Oi, Southgate! Need some advice on being a football manager? This dad has got it sorted.
My dad is a football genius. He once coached a lower school team to plastic trophy glory and now he’s a freelance tactical adviser who works from the sofa. Whenever I watch a game with him, I marvel at the wisdom he bellows at the TV and wonder how he has not yet been hired by Barcelona. It is probably because the players can’t actually hear him, but I don’t think he realises that.
Here are a few words of crucial advice I have heard him bestow upon professional ball kickers over the years.
Also On Age Of Dad: My 5-Year-Old Re-Wrote The Football Rulebook
This is the most common piece of tactical advice my dad gives the players, and it is presumably a great deal of help to any of them who can, in fact, hear him.
A simple and quick-to-say instruction, ‘Go on!!!’ can be used in a variety of situations, which usually involve the player in question needing to go from one place to another with a certain degree of urgency. My dad has discovered that if he says it an inane amount of times, there is a statistical probability that the team will eventually score.
In a game primarily involving the kicking of balls into a net, you would think that this particular instruction goes without saying. However, you’d be surprised how often the players don’t actually ‘hit it’. Instead, they seem to pass it amongst themselves for prolonged periods of time – much to the frustration of my father.
It has occurred to me that the attacking team may be trying to break down the other side while maintaining possession, but evidently it would be far more entertaining and productive if they simply smashed it at a solid wall of defenders.

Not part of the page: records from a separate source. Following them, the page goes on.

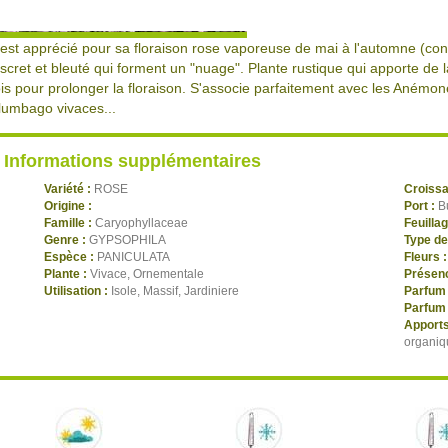
l est apprécié pour sa floraison rose vaporeuse de mai à l'automne (con
iscret et bleuté qui forment un "nuage". Plante rustique qui apporte de l
ois pour prolonger la floraison. S'associe parfaitement avec les Anémo
lumbago vivaces...
Informations supplémentaires
Variété :
ROSE
Croiss
Origine :
Port :
B
Famille :
Caryophyllaceae
Feuilla
Genre :
GYPSOPHILA
Type de
Espèce :
PANICULATA
Fleurs 
Plante :
Vivace, Ornementale
Présenc
Utilisation :
Isole, Massif, Jardiniere
Parfum 
Parfum 
Apports
organiq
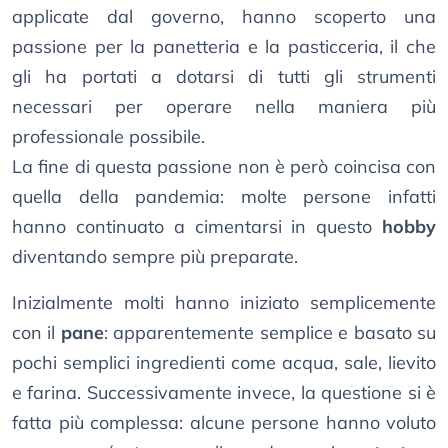
applicate dal governo, hanno scoperto una
passione per la panetteria e la pasticceria, il che
gli ha portati a dotarsi di tutti gli strumenti
necessari per operare nella maniera più
professionale possibile.
La fine di questa passione non è però coincisa con
quella della pandemia: molte persone infatti
hanno continuato a cimentarsi in questo
hobby
diventando sempre più preparate.
Inizialmente molti hanno iniziato semplicemente
con il
pane
: apparentemente semplice e basato su
pochi semplici ingredienti come acqua, sale, lievito
e farina. Successivamente invece, la questione si è
fatta più complessa: alcune persone hanno voluto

“Don’t go backwards, for god’s sake!”
Similar to the ‘Go on’ advice, ‘Don’t go backwards, for God’s sake!’ indicates his desire for the team to always be moving forwards. Nothing makes my dad more irate than watching his team get into a strong attacking position, only to see them pass it all the way back to the goalkeeper. Apart from when someone leaves the heating on for too long, of course.
In fact, he believes a new rule should be implemented to stop players going backwards once they have passed the half-way line. Like in basketball, but he doesn’t watch that American rubbish.
“Go round him!”
It seems to me that most footballers would be a lot better if they all possessed the ability to run past entire teams and simply tap the ball into an empty net.
In the last game I watched with my dad, a striker was surrounded by three defenders and promptly lost the ball. If only he’d followed my dad’s advice to ‘go round him’, it is likely he would have scored a brilliant goal.
“I could have scored that!”
Not so much a piece of tactical advice, but a declaration of his obvious ability to outperform professional athletes at the peak of physical fitness.
At the age of 56 and with two slipped disks, my dad could undoubtedly jump several feet higher than a six-foot-two centre back and launch the ball into the top corner with his head. He could also outrun a 21-year-old and poke in a goal with his outstretched leg, in spite of his severely damaged knee and heart condition.
“We’ve lost this one”
I have learnt from my dad that an important part of watching football is knowing when you are beaten. This can often be as early as half an hour into a game.
Presumably, by telling the players they have already lost, they can then begin to conserve their energy for the next match. Even if it’s only 1-0 and there is still an hour to play, there is no need for them to exert themselves. Accepting defeat is also an effective remedy for my dad’s blood pressure, which is usually sky-high because of players who fail to follow any of his aforementioned instructions.